The spring upper-level course is on medieval monasticism. And may be the only time I'll ever teach it, since the enrollment is pretty low. It's such a pleasure to put together a course where I actually have a deep knowledge base. However, I did realize as I put a tentative reading list together that most of the secondary scholarship I included is about nuns. Now, in my course on monasticism, nuns are not going to get just a day or a week on the syllabus, but are going to get integrated into our discussions of every development in monasticism. And most of the primary sources are by and for monks, so men are not going to be neglected. Still, a bit more scholarship on the monks and friars would probably be wise.


The Ikes of the North said...

Would you share your reading list? Not sure if you will/can to preserve anonymity but I'd love to see it!

clio's disciple said...

Sure. I'll post the article list once I've got it sorted out.

For books, I'm definitely using:
The Rule of St. Benedict (Liturgical Press)
LaCorte and McMillan, Regular Life: Monastic, Canonical, and Mendicant Rules (Medieval Institute)
Jocelin of Brakelond, Chronicle of Bury St. Edmunds (Oxford)
Berman, Women and Monasticism in Medieval Europe (Medieval Institute)

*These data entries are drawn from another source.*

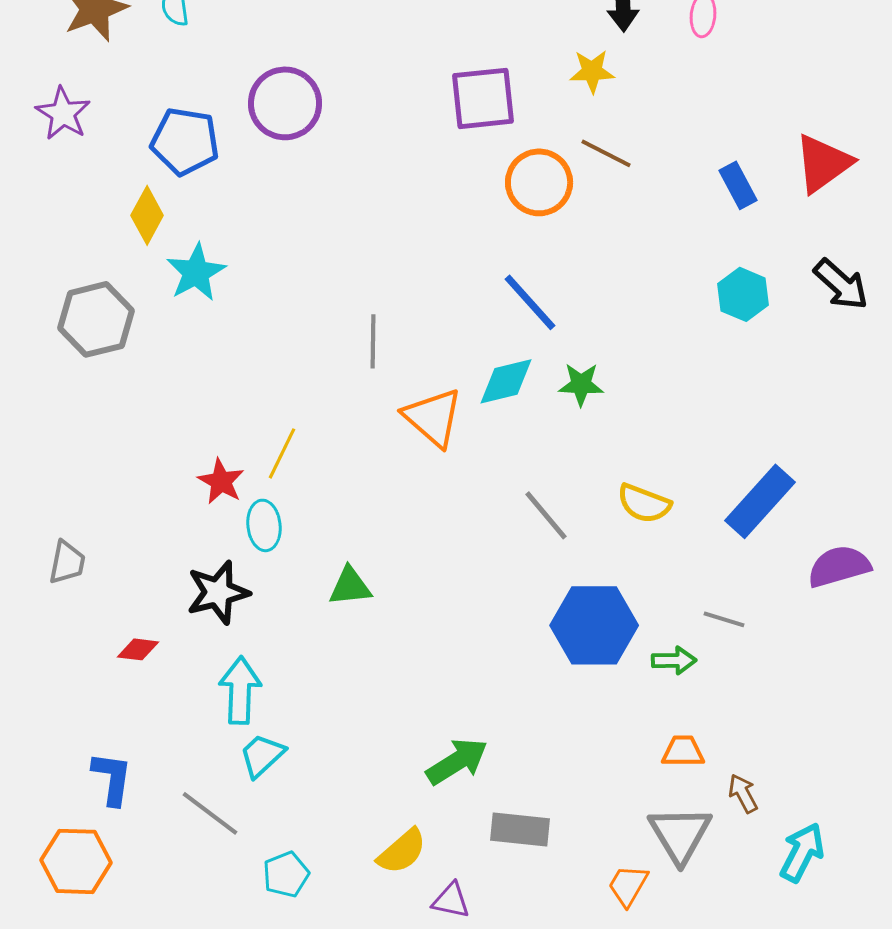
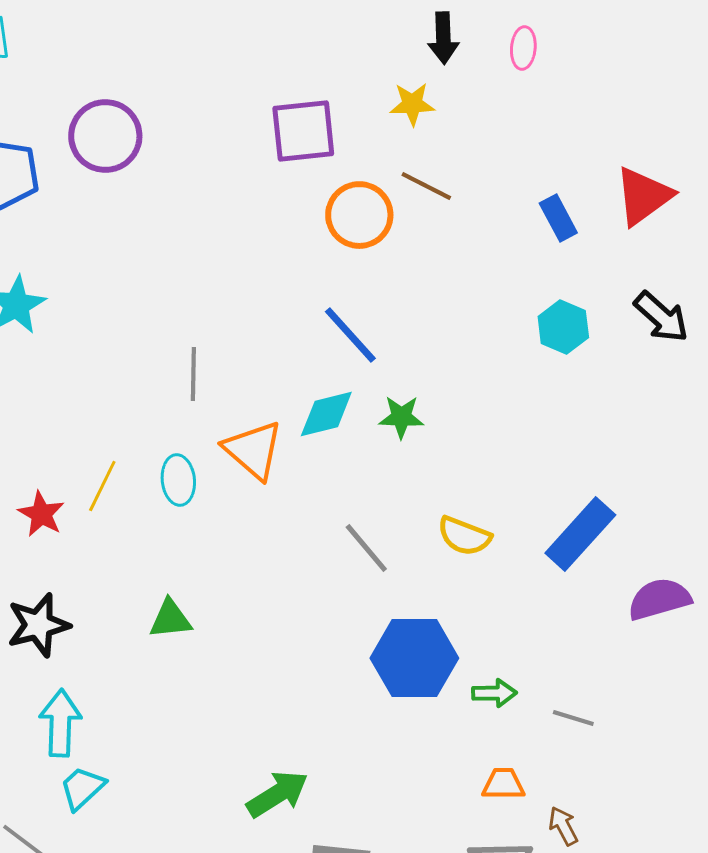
cyan ellipse: (264, 525) -> (178, 480), moved
gray line: (724, 619) -> (573, 718), moved

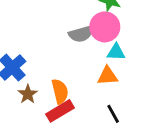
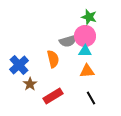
cyan triangle: (116, 52) -> (85, 51), moved
orange semicircle: (60, 91) -> (53, 59), moved

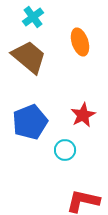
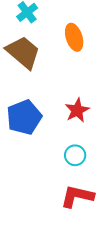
cyan circle: (65, 150) -> (75, 155), moved

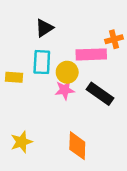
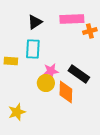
pink rectangle: (91, 54) -> (72, 19), moved
yellow circle: (67, 72) -> (46, 83), moved
orange diamond: (77, 146) -> (66, 92), moved

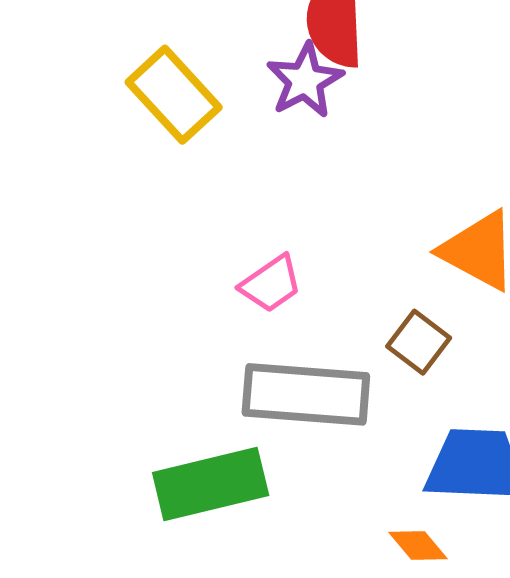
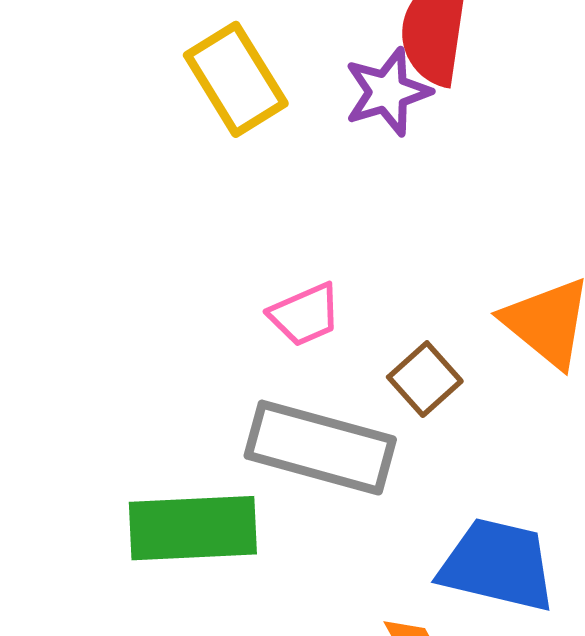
brown square: (419, 342) -> (425, 379), moved

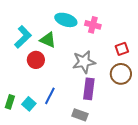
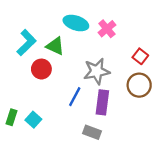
pink cross: (93, 25) -> (107, 29), turned 35
red square: (122, 49) -> (140, 56), turned -32
blue line: (50, 96) -> (75, 97), moved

I'm still thinking about including:
the life of St. Benedict
Lawrence, Medieval Monasticism
Matarasso, ed. The Cistercian World
Life and Death in a Venetian Convent (forgot the author there)

Anonymous said...

That may be the best title of a post, ever.

Hope your holidays are lovely!

word ver = "monsings" (doesn't that sounds like something monks might do, once they're on the syllabus?)

clio's disciple said...

Ink: thanks! Happy New Year to you!

I just might force students to do some Gregorian chant, at that.